The water had now reached the middle of her thighs and the white robes floated about her.
“Yes, yes. a little further...”
She felt like diving into the water, flapping her hands about and singing to the stars.
“Let the seas take the disease away. Far far away.”
He must have been shouting on top of his voice, for the sound of the waves was strong yet she could still hear him, or maybe he was in her head.
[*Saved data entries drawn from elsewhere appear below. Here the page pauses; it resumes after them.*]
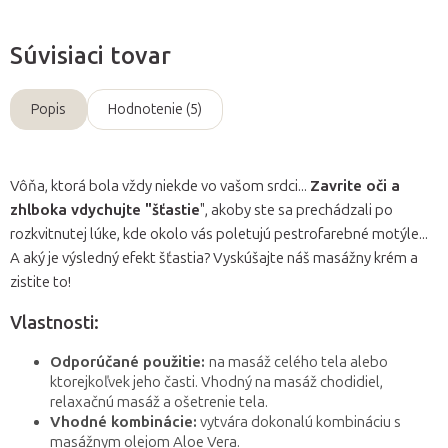
Súvisiaci tovar
Popis
Hodnotenie (5)
Vôňa, ktorá bola vždy niekde vo vašom srdci...
Zavrite oči a
zhlboka vdychujte "šťastie
", akoby ste sa prechádzali po
rozkvitnutej lúke, kde okolo vás poletujú pestrofarebné motýle...
A aký je výsledný efekt šťastia? Vyskúšajte náš masážny krém a
zistite to!
Vlastnosti:
Odporúčané použitie:
na masáž celého tela alebo
ktorejkoľvek jeho časti. Vhodný na masáž chodidiel,
relaxačnú masáž a ošetrenie tela.
Vhodné kombinácie:
vytvára dokonalú kombináciu s
masážnym olejom Aloe Vera.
The water had reached her shoulders. She looked back, he looked so small, so far away, he was flapping his arms and jumping about but she couldn’t hear him anymore, all she heard were the crashing of the waves in her ears. He looked like a caricature, a mad man waving his arms and legs. She had gone far enough, she thought and she tried to go back to the beach, but the sea was pulling her the other way, away from the beach. She no longer felt the sand beneath her feet. She rolled under, and the salty water burned her eyes and her lips. Some of the water entered her mouth and seared her throat. The robe was all tangled about her and got between her legs.
She came up again, felt the pull of the ocean stronger than before, felt the spray of the waves on her face and tasted the sharpness of the salt on the tongue. The pull of the ocean was stronger than ever, as she let herself go.